Task inputs —
----------------

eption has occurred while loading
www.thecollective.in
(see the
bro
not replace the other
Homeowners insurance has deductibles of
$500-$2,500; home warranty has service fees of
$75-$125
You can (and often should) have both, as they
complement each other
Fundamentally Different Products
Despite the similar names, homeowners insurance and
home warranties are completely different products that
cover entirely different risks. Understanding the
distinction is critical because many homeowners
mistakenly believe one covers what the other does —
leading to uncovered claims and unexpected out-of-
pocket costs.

----------------

What to do —
Print the material once more. Change nothing.

Written response —
eption has occurred while loading
www.thecollective.in
(see the
bro
not replace the other
Homeowners insurance has deductibles of
$500-$2,500; home warranty has service fees of
$75-$125
You can (and often should) have both, as they
complement each other
Fundamentally Different Products
Despite the similar names, homeowners insurance and
home warranties are completely different products that
cover entirely different risks. Understanding the
distinction is critical because many homeowners
mistakenly believe one covers what the other does —
leading to uncovered claims and unexpected out-of-
pocket costs.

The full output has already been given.